Non va dimenticato che il conflitto in corso ha il suo peso: un cristiano palestinese, quando dice Israele, non pensa all’Israele biblico di Gesù, ma ai check point.
E’ possibile intravedere una prospettiva politica di pace in Terra Santa?
Pizzaballa: In questo momento non sembrano vedersene molte, per più ragioni. Innanzitutto, perché c’è una grande stanchezza da parte di tutti e due i popoli; il secondo motivo è che non ci sono - né dall’una né dall’altra parte - leader carismatici forti con una chiara visione della pace, capaci di trascinare la popolazione a fare anche i necessari compromessi. La società palestinese è a sua volta divisa in due parti tra le quali esiste una profonda frattura. La comunità internazionale, infine, al di là di tanti discorsi non sembra ancora intenzionata a passi concreti di pressione sulle due autorità politiche per spingerle alla pace. Siamo ancora nella fase lunghissima, che sembra non finire mai, di tattiche, di dichiarazioni, ma nulla di tangibile che possa far intuire che ci possa essere un cambiamento a breve.
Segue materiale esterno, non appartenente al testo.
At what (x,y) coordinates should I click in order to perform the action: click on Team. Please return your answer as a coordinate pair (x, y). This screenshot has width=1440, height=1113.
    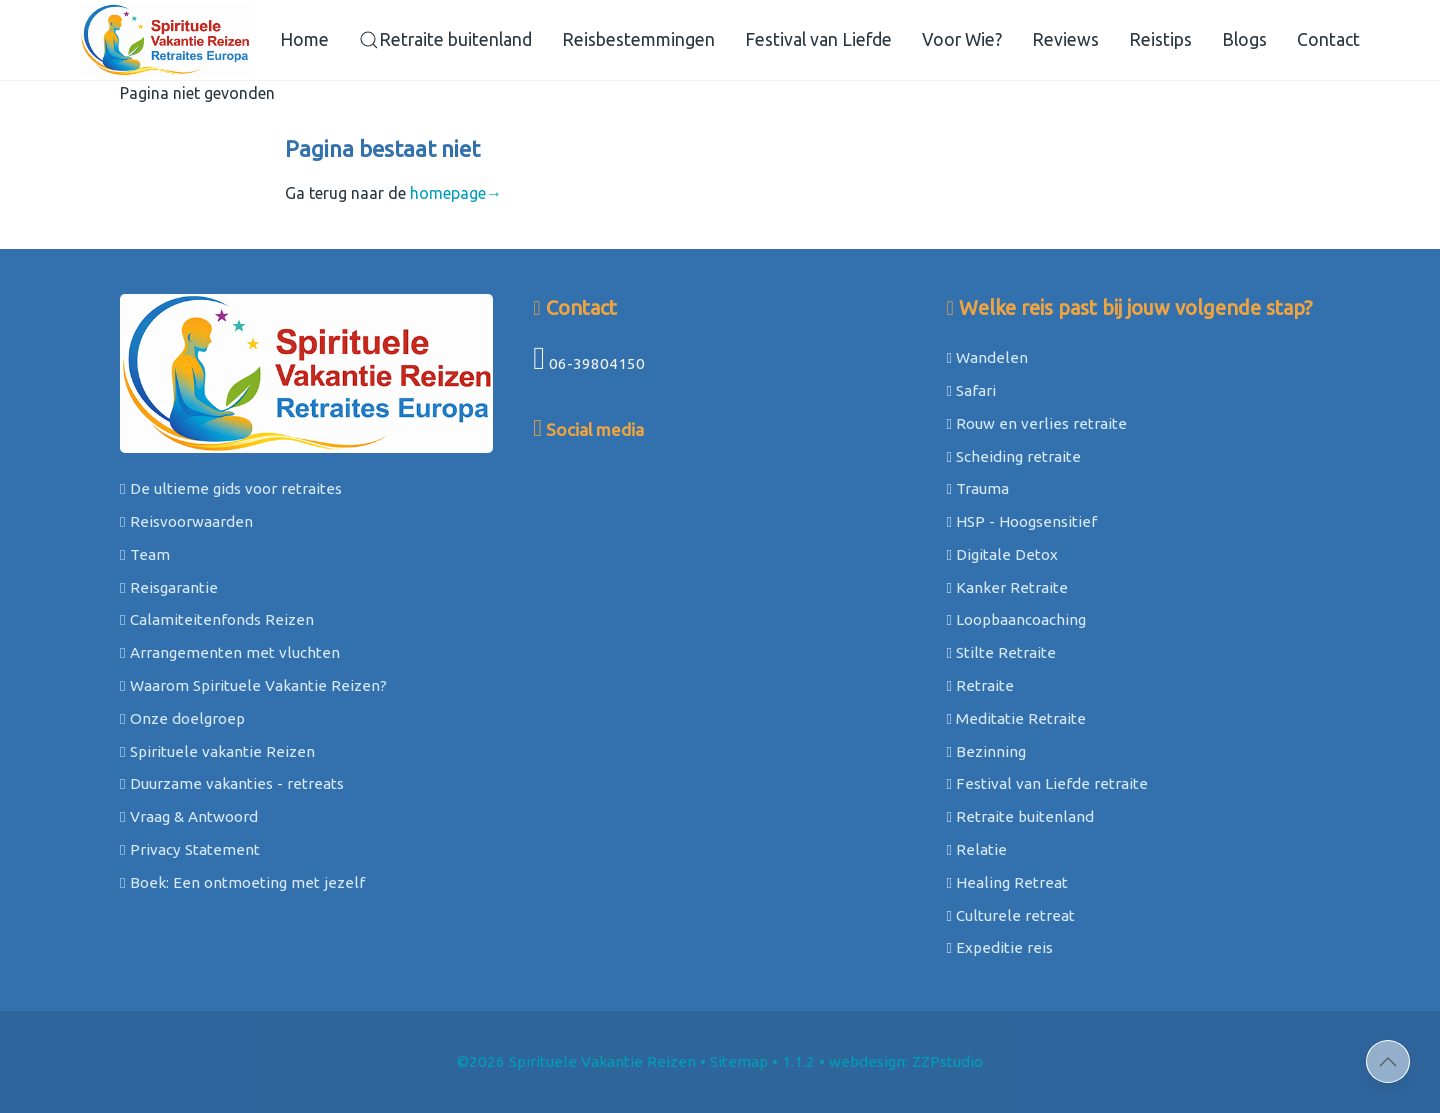
    Looking at the image, I should click on (145, 554).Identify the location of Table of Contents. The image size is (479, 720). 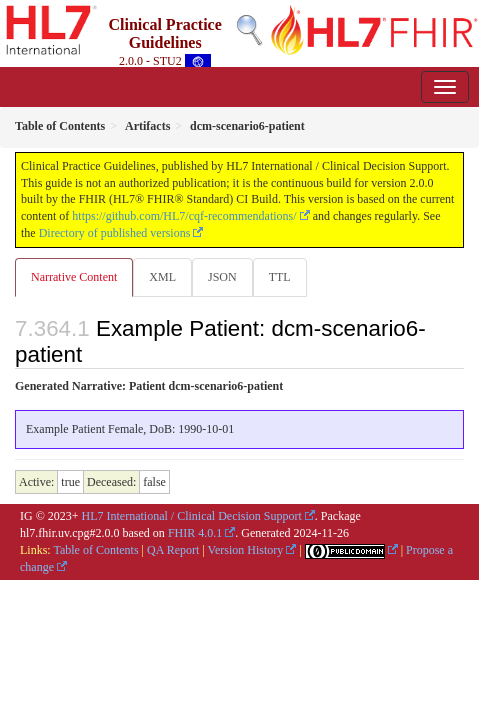
(95, 550).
La visita del Papa dello scorso maggio ha lasciato degli echi positivi di dialogo?
Pizzaballa: La visita di Benedetto XVI è servita molto a chiarire le relazioni sia con la comunità ebraica che con quella islamica. Tuttavia l’impatto maggiore lo ha avuto sulla comunità cristiana che ne parla ancora oggi con accenti molto positivi, per i discorsi e i gesti che il Papa ha posto in essere e per le messe pubbliche celebrate con la partecipazione di migliaia di persone. E’ stato un momento forte che ha incoraggiato molto e ha unito la comunità cristiana, notoriamente divisa.
La Terra Santa è l’unico paese al mondo dove vivono insieme tutte le confessioni cristiane, dalle più grandi alle più piccole, e rimanere ben distinte fa un po’ parte del ruolo di custodi di luoghi e tradizioni, anche se c’è modo e modo di custodire. Tuttavia, nonostante parentesi incresciose che si sono viste anche in televisione, i rapporti sono abbastanza cordiali. Anzi proprio dopo quegli episodi che hanno fatto il giro del mondo, forse un po’ per la vergogna che ha scosso la coscienza di molti, c’è stato un impulso maggiore a cambiare registro.
Lei era a Betlemme per l’inizio delle celebrazioni di Avvento: come viene vissuto questo tempo nella città stretta dal muro di separazione con Israele?
Pizzaballa: E’ toccante constatare ogni volta la fede della gente. In queste situazioni così difficili, ci si ritrova sempre nella preghiera. C’è molta partecipazione alle celebrazioni e ai riti tradizionali che preparano al Natale e così pure alle stazioni che si fanno in tutta la città per ricordare i diversi episodi evangelici. Pregare diventa un altro modo per stare insieme e ritrovarsi.
C’è un messaggio che ci viene da Betlemme, il luogo dell’Incarnazione, per Natale?
Pizzaballa: Il messaggio è ancora quello di sempre: Dio continua a visitarci attraverso Gesù che continua a nascere e a essere fonte di novità. Anche se le cose restano sempre le stesse, può cambiare il nostro modo di vederle. Nonostante tante violenze e segni di morte, ci sono ancora molte persone che hanno desiderio di mettersi in gioco e spendersi per la loro terra, per la loro gente, per la Chiesa. Esse sono segno di forza, di novità e di speranza per la Terra santa e spero anche per gli altri. La Terra Santa ci appartiene, noi apparteniamo alla Terra Santa, la nostra fede è nata lì e continua a nascervi. Per questo ciò che accade in Terra Santa ci riguarda tutti da vicino.